▸ **Exercise prompt**:
What lines in the entries below contain the word "AUTENTICIDADE"? Copy all of them.

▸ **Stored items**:
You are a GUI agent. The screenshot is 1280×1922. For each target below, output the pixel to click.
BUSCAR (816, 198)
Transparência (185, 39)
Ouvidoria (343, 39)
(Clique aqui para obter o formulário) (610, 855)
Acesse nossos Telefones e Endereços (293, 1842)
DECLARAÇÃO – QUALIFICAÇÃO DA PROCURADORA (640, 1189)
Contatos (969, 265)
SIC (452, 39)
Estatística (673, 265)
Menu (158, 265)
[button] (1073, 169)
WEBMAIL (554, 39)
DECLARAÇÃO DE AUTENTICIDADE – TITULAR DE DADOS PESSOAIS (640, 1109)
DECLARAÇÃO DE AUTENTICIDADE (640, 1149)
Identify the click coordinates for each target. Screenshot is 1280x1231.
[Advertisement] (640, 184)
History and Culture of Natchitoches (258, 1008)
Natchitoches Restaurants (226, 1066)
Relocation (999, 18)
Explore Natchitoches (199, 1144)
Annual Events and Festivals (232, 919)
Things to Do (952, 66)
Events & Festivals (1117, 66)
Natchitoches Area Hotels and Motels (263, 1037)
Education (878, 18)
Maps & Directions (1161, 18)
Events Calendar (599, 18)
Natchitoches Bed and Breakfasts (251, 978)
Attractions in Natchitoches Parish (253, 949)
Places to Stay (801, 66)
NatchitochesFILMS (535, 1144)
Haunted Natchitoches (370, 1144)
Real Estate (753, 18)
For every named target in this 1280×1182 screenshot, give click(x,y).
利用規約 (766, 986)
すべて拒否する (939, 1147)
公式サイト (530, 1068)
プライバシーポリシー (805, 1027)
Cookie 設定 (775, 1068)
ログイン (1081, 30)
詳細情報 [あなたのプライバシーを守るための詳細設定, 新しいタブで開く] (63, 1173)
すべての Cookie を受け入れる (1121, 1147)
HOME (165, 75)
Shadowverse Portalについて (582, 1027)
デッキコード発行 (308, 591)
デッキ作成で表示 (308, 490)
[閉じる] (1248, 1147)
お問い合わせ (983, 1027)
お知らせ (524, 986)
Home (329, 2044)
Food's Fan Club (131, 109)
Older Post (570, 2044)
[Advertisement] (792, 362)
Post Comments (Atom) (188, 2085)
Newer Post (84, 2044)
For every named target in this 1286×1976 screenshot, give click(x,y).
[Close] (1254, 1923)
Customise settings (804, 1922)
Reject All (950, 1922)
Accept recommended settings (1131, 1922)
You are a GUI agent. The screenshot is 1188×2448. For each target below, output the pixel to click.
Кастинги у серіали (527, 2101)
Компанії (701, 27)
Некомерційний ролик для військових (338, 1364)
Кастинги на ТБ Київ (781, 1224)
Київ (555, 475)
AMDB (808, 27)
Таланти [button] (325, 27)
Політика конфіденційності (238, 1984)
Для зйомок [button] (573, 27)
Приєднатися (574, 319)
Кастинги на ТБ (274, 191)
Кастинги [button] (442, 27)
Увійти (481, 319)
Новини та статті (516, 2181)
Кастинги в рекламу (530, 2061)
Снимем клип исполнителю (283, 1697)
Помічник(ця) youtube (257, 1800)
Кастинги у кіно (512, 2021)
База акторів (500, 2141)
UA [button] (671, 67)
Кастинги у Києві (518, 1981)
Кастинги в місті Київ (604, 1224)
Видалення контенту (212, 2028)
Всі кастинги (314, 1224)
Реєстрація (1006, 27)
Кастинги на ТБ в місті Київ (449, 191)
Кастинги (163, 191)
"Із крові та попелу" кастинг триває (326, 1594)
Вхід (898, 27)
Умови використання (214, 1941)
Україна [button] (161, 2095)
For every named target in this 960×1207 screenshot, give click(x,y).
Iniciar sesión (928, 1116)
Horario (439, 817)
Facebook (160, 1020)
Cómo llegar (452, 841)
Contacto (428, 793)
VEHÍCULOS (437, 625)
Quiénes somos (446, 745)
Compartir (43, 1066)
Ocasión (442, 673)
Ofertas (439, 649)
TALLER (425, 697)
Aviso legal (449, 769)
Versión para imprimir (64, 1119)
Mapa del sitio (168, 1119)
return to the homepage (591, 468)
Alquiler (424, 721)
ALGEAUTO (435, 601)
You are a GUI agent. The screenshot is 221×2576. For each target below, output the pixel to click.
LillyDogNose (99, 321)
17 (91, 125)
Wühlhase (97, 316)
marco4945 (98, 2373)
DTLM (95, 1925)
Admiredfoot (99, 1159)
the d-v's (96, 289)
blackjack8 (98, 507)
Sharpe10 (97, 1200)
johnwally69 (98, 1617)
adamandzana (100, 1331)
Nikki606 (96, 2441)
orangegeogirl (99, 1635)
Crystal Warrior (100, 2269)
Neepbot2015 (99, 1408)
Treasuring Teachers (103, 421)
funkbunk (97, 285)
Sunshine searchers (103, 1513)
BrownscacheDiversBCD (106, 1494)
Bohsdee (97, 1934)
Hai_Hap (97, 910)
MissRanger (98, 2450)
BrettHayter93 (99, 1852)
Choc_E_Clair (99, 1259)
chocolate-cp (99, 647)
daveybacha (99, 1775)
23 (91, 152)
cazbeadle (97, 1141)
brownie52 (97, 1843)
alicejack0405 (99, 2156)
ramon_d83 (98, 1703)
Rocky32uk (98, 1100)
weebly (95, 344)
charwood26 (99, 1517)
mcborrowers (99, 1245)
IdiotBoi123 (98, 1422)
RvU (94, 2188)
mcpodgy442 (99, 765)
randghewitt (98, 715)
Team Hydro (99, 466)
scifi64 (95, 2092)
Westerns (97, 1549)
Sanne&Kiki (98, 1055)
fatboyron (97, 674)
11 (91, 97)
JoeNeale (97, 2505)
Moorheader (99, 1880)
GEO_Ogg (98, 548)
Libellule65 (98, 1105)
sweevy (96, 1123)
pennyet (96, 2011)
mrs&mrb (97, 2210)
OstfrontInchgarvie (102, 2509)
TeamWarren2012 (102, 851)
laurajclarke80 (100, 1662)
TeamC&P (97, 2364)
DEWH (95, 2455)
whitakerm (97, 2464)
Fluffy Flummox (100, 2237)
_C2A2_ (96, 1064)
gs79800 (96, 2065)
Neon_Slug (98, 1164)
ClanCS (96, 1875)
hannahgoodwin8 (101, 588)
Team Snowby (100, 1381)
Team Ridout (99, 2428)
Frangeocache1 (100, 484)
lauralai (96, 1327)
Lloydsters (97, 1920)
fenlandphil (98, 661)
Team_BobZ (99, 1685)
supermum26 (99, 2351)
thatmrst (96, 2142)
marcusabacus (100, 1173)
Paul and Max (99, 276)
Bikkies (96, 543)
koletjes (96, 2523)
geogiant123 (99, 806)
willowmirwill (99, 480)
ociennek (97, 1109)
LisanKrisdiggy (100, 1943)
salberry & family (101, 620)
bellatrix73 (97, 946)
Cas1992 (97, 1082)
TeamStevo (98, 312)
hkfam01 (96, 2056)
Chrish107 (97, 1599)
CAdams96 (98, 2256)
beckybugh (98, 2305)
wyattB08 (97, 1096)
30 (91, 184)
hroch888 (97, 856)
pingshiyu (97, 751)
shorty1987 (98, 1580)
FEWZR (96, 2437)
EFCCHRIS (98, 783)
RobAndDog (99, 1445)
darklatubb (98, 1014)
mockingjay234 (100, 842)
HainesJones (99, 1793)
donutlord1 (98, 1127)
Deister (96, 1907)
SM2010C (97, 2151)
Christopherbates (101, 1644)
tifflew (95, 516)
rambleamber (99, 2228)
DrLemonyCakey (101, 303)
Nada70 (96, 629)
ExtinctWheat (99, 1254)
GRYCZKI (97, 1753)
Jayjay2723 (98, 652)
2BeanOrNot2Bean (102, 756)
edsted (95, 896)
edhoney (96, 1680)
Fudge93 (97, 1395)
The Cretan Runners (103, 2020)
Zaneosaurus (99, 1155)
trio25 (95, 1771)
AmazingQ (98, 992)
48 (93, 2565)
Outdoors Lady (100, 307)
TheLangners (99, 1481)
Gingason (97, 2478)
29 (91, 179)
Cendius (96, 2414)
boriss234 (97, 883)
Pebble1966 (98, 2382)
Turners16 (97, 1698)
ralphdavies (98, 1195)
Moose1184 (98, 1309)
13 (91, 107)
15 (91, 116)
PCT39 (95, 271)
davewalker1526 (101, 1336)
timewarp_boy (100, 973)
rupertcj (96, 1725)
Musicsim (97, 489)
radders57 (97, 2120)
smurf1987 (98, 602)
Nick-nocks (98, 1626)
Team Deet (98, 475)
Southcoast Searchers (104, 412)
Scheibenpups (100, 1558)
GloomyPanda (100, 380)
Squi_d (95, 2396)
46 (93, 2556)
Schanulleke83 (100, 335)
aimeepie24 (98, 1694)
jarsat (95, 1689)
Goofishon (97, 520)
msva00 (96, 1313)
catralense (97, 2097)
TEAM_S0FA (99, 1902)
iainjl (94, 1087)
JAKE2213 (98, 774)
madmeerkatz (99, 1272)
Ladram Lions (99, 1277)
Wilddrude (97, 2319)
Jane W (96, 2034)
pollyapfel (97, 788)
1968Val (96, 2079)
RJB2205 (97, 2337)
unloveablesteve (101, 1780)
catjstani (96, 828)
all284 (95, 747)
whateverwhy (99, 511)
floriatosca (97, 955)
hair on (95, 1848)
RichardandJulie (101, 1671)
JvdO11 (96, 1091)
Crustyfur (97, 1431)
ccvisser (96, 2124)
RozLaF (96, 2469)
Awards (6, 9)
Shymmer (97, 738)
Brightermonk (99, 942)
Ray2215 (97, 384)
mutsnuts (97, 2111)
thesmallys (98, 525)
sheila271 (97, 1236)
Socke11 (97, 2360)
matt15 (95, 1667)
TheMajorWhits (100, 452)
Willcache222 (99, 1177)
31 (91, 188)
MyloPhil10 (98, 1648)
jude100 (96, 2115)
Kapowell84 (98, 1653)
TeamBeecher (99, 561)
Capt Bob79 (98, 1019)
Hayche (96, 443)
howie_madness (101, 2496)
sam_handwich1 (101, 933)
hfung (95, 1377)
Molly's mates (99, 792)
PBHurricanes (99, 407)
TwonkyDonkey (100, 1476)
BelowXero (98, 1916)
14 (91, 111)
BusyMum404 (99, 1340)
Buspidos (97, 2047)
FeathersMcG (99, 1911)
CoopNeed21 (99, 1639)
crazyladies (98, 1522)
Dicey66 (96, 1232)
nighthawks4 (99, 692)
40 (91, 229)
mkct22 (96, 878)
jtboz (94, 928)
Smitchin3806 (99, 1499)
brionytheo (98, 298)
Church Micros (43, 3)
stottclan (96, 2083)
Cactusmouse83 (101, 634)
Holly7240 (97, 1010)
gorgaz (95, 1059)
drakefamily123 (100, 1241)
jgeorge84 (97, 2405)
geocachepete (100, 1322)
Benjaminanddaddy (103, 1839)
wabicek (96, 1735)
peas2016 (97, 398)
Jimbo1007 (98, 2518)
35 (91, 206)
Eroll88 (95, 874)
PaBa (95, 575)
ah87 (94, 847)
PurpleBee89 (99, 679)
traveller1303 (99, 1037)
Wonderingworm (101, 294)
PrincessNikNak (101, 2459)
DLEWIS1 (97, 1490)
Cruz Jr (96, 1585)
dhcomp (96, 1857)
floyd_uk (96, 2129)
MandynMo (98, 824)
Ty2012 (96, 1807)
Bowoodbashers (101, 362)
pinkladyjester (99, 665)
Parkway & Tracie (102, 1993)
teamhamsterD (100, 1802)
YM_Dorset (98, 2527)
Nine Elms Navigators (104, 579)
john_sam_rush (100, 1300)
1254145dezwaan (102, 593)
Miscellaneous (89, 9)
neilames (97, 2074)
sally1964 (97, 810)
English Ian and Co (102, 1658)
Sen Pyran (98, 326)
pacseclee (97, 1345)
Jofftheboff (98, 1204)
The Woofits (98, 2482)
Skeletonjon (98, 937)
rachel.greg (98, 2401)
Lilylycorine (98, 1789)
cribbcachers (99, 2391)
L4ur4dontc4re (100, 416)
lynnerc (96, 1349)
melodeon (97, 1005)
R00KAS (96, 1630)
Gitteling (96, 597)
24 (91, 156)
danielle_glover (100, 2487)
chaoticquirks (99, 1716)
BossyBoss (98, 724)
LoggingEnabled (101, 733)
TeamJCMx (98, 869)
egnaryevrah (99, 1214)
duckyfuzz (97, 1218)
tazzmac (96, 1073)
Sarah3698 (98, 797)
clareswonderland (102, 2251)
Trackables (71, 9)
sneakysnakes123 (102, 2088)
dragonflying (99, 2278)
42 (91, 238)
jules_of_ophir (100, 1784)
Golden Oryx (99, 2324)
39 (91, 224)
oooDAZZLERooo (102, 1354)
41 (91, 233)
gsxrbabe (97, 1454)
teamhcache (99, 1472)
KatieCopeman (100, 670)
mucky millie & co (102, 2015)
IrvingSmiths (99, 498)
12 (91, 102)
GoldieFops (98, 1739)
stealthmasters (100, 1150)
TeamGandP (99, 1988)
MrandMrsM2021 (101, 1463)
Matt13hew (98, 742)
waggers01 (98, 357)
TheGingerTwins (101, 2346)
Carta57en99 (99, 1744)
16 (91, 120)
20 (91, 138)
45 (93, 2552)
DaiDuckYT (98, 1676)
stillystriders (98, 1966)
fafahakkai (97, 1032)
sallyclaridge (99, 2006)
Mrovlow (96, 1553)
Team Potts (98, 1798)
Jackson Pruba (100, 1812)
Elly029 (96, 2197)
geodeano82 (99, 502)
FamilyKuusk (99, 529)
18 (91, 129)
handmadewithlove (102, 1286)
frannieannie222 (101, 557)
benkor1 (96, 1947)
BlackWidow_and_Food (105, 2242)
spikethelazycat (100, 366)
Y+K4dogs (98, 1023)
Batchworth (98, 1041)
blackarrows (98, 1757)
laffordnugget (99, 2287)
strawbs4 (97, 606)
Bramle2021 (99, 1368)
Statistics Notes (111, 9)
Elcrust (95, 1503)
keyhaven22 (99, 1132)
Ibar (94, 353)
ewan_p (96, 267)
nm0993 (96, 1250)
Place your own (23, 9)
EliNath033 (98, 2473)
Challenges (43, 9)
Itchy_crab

▸ **Answer for the task**:
DECLARAÇÃO DE AUTENTICIDADE – TITULAR DE DADOS PESSOAIS (640, 1109)
DECLARAÇÃO DE AUTENTICIDADE (640, 1149)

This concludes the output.